The deadline for comments is 11:59pm Monday, October 15th


I am writing to voice strong opposition to the National Park Service’s (NPS) proposal (RIN: 1024-AE45).

The First Amendment states that “Congress shall make no law…abridging…the right of the people peaceably to assemble, and to petition the Government for a redress of grievances.” These words, both in original intent and as interpreted by the courts, make it clear that in public spaces, such as the areas governed by 36 CFR § 7.96, “permitting” a demonstration is not a discretionary act. In Meyer v. Grant, the court declared that “the First Amendment mandates that we presume that speakers, not the Government, know best both what they want to say and how to say it.” Permit processes do not exist because citizens need the government’s permission to demonstrate in public streets, sidewalks, or parks. We emphatically do not need such permission. Indeed, a requirement that a person obtain a permit before speaking is a prior restraint on speech. The proposed changes extend such prior restraint in a broad and unconstitutional manner.

The NPS has tried implementing similar policies in the past, and the courts rebuffed these attempts to infringe on Americans’ First Amendment rights. In 1967, the federal government attempted to limit protests near the White House. The American Civil Liberties Union (ACLU) of the District of Columbia sued, and after years of litigation, the courts rebuffed the government’s effort. In A Quaker Action Group v. Morton, the court reminded the NPS that the White House area and the National Mall “constitute a unique [site] for the exercise of First Amendment rights.” The court order specifically allows demonstrations of at least 750 people on the White House sidewalk, saying that any lower limit is “invalid and void as an unconstitutional infringement of plaintiffs’ rights to freedom of speech and to assemble peaceably and to petition the Government for a redress of grievances.” Under this order, NPS issued regulations that guaranteed quick action on permit applications for large demonstrations, and accommodated spontaneous protests as much as possible.

The practice of gathering in front of the White House–often called The People’s House–has a long history, back to the women’s suffrage movement. Under the proposed rule change, the NPS would close most of the White House sidewalk and limit demonstrators to a 5-foot sliver of sidewalk along Pennsylvania Avenue. This closure would directly violate the existing [1975] court order, and abrogate the people’s right to express our views in front of the White House.

The park service offers no justification for this infringement on our constitutional rights. Security concerns have already been addressed by the planned construction of a new fence with specialized anti-climbing features that is specifically designed to “meet contemporary security standards” while allowing the sidewalk to remain open.

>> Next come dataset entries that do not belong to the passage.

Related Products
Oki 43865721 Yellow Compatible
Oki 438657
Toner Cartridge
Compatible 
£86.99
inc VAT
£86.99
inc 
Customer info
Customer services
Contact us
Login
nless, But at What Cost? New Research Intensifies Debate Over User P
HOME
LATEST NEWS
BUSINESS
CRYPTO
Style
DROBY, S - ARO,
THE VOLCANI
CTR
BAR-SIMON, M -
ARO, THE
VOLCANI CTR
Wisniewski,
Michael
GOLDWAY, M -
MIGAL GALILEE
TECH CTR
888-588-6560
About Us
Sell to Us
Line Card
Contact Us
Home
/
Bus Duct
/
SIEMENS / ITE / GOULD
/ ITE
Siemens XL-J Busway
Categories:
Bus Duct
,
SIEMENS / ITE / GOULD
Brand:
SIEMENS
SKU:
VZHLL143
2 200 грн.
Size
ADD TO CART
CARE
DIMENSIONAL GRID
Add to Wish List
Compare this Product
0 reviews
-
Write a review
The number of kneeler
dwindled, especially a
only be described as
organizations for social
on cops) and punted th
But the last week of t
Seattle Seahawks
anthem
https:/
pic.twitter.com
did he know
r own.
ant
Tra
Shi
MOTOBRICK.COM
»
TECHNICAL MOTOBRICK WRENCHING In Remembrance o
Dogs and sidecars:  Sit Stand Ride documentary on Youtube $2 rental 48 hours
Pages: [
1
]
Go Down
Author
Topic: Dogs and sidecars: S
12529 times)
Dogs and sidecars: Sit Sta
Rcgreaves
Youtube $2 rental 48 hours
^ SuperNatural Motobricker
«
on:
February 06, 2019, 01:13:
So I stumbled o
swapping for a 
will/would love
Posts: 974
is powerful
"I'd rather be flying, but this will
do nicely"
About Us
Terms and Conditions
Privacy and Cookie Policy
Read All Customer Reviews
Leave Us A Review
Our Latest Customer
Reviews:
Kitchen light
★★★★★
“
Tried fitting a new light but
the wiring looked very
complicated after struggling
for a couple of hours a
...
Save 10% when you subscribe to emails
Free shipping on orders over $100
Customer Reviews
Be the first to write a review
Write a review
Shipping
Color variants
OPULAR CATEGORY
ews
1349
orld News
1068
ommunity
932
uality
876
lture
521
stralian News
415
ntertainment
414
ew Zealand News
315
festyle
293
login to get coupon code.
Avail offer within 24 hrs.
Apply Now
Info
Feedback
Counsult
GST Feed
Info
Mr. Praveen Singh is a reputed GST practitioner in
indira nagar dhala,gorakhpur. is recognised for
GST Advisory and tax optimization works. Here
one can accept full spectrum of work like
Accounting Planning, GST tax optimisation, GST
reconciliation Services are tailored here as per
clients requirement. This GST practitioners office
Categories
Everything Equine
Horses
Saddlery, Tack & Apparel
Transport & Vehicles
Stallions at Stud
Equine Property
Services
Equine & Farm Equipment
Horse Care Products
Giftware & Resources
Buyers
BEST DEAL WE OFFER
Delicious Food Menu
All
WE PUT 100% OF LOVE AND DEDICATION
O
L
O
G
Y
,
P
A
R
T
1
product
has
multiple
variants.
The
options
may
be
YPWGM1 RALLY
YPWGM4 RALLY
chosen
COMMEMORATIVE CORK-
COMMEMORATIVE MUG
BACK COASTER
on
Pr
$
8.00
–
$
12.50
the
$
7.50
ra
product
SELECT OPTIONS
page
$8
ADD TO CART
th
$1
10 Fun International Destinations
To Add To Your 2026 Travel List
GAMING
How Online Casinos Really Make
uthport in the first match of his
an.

During the planning process for the new fence, the Secret Service stated that their “priority is to maintain the public’s access…It is in fact a quintessential First Amendment site.” Security concerns are not a reasonable justification for this unprecedented attack on the rights of the people to freely assemble and petition their government.

Additionally, the proposed regulation seeks to eliminate the distinction between “demonstration” and “special event” in the permitting process, the latter of which refers to concerts, sports events, or similar performances. Special events can incur significant fees. Eliminating this distinction would mean that fees could be assessed on citizens exercising their First Amendment rights to free speech and assembly. The NPS fails to explain or justify the basis for eliminating this distinction, in direct violation of the Administrative Procedure Act’s requirement of reasoned rulemaking. The proposed rule would treat demonstrations that include “elements” such as singing or costumes–which are protected by the First Amendment–as less than fully protected speech. In doing so, the proposed regulation would violate the law as codified by numerous court decisions (including 491 US 781, 790 (1989); 529 US 277, 289 (2000); and 472 F.2d 1273 (DC Cir. 1972)). It is incumbent on the NPS to specifically and clearly state the basis for eliminating the distinction between demonstration and special event, which it failed to do in the current proposal. This proposed change would have broad and far-reaching implications for our First Amendment rights, and must be adequately explained and justified. At this point, NPS has done neither.

I strongly oppose the proposed changes to the permitting process and the locations under these regulations because they are arbitrary, unnecessary, and antithetical to the very ideals our republic was founded on.